Mexican architects and interior designers Agraz Arquitectos have created the Mountain House project. The contemporary mountain home can be found in the Santa Anita Golf Club of Tlajomulco in Jalisco, Mexico.

According to the architects: Never has a name been more appropriate. The Mountain explains the implicit challenge in this project: a piece of land with a highly accentuated slope that obliges full respect.

“Being the last terrain of the Santa Anita suburb in both, lateral and back limits, it is exempted of any vicinity whatsoever, other than that of the La Primavera forest at its highest peak. Nevertheless it is somehow whimsical because even though it is generous in matters of space area, its street front is barely 12 meters wide. Therefore this condition commands the entire brief.
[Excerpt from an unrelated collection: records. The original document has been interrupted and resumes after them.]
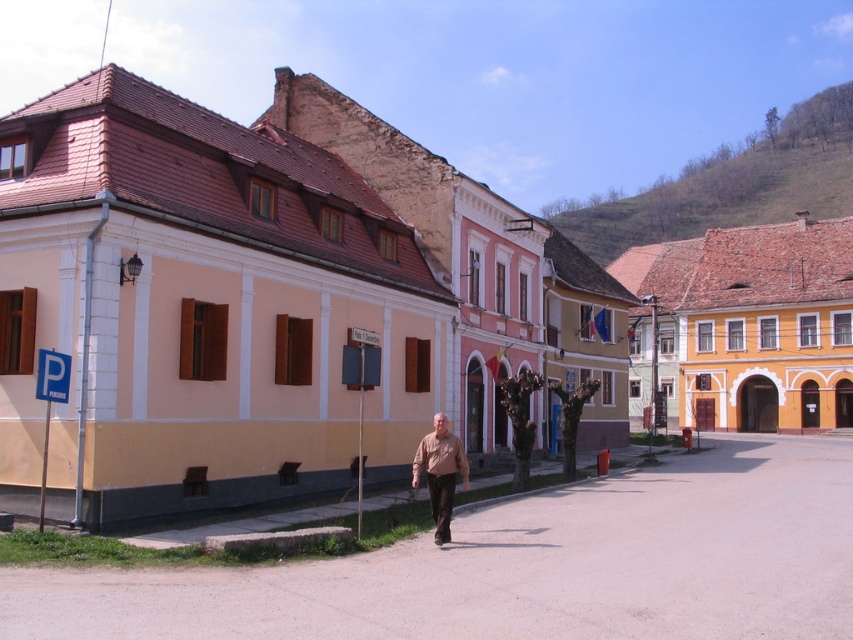 You are a tourist standing on the sidewalk and want to take a photo of both the matte pink building at center and the brown matte shirt at center. Since you want to include both in the frame, will you need to zoom out to capture them together?

The matte pink building at center is wider than the brown matte shirt at center, so you will need to zoom out to ensure both fit in the frame.

You are a tourist standing on the sidewalk and see the matte pink building at center and the brown matte shirt at center. Which one appears larger in size?

The matte pink building at center is bigger than the brown matte shirt at center, so the matte pink building at center appears larger in size. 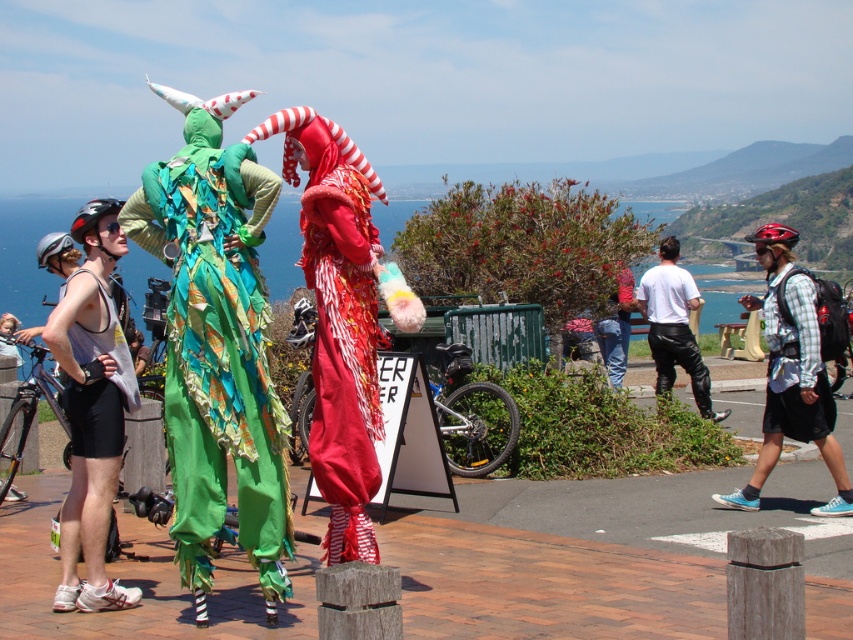 Question: Which point is closer to the camera?

Choices:
 (A) red satin clown at center
 (B) white matte shirt at center

Answer: (A)

Question: Which point is farther from the camera taking this photo?

Choices:
 (A) (817, 296)
 (B) (192, 212)

Answer: (A)

Question: Where is red satin clown at center located in relation to white matte shirt at center in the image?

Choices:
 (A) left
 (B) right

Answer: (A)

Question: Among these points, which one is nearest to the camera?

Choices:
 (A) (129, 227)
 (B) (782, 323)
 (C) (647, 316)
 (D) (345, 196)

Answer: (A)

Question: Is green fabric dragon at left smaller than white matte shirt at center?

Choices:
 (A) yes
 (B) no

Answer: (A)

Question: Is green fabric dragon at left smaller than red satin clown at center?

Choices:
 (A) no
 (B) yes

Answer: (A) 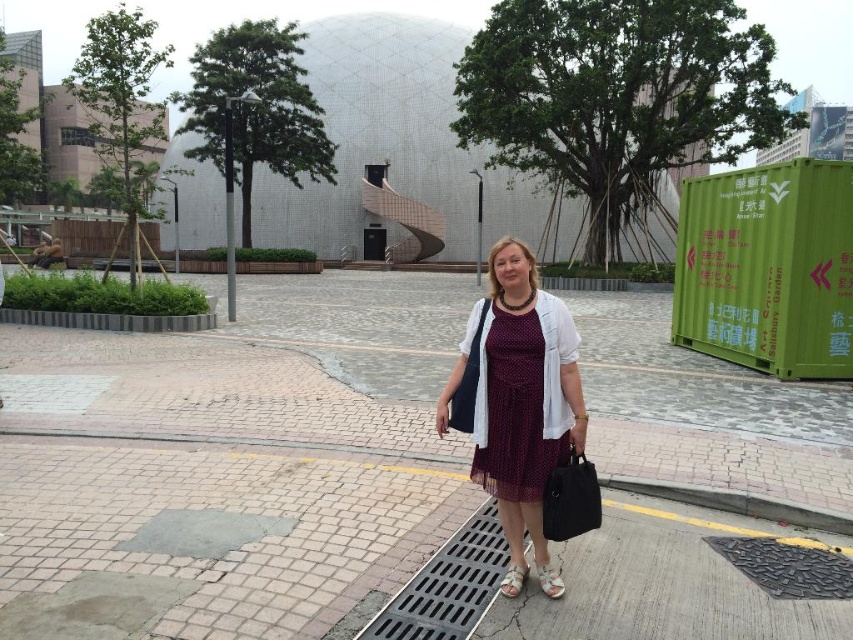 Between burgundy dotted dress at center and white textured sandal at lower center, which one is positioned lower?

white textured sandal at lower center

Does burgundy dotted dress at center have a lesser height compared to white textured sandal at lower center?

Incorrect, burgundy dotted dress at center's height does not fall short of white textured sandal at lower center's.

At what (x,y) coordinates should I click in order to perform the action: click on burgundy dotted dress at center. Please return your answer as a coordinate pair (x, y). Looking at the image, I should click on (517, 392).

Is burgundy tulle dress at center to the right of white fabric sandal at lower center from the viewer's perspective?

Correct, you'll find burgundy tulle dress at center to the right of white fabric sandal at lower center.

What do you see at coordinates (521, 401) in the screenshot? I see `burgundy tulle dress at center` at bounding box center [521, 401].

Locate an element on the screen. This screenshot has width=853, height=640. burgundy tulle dress at center is located at coordinates (521, 401).

Where is `burgundy tulle dress at center`? The height and width of the screenshot is (640, 853). burgundy tulle dress at center is located at coordinates (521, 401).

Is burgundy tulle dress at center bigger than white textured sandal at lower center?

Yes, burgundy tulle dress at center is bigger than white textured sandal at lower center.

Between point (511, 337) and point (547, 588), which one is positioned behind?

Positioned behind is point (547, 588).

Is point (560, 412) farther from viewer compared to point (556, 582)?

No, (560, 412) is in front of (556, 582).

Find the location of a particular element. Image resolution: width=853 pixels, height=640 pixels. burgundy tulle dress at center is located at coordinates (521, 401). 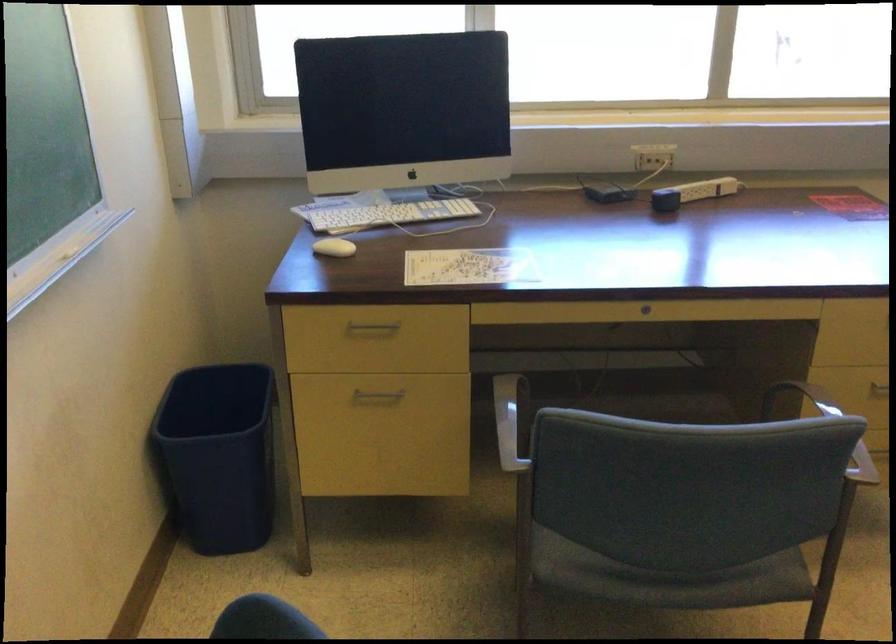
“Parking and pedestrian walk entries are thus placed there, and knowing beforehand this is the way the project is going to develop, the rest is about stealing spaces from the mountain according to the client’s will and the site inspiration.

“The house sets into the slope making its topography inhabitable and this is how the project upholds in four levels: the first one for the automobiles, the next one for social areas (kitchen, living and dinning rooms), third one for main bedroom next to family room, and last, a fourth one destined for boy and girl bedrooms which have the most privileged views due to their location in the highest peak of the terrain.

“The four platform programme required a connecting element, which is why a long and windy stairway picks up each one of the floors, and in parallel, a diagonal elevator gives easiness to tough distances.

“Due to the brief, the house hosts in its center one of the family’s most precious places: the wine cellar. Perfectly set within the mountain, it fulfills all the requirements to be so: controlled temperature, humidity and lighting, whereas it allows place for a wine bar and the capacity to add up to other public areas such as dinning and living room by a retractile door piece.”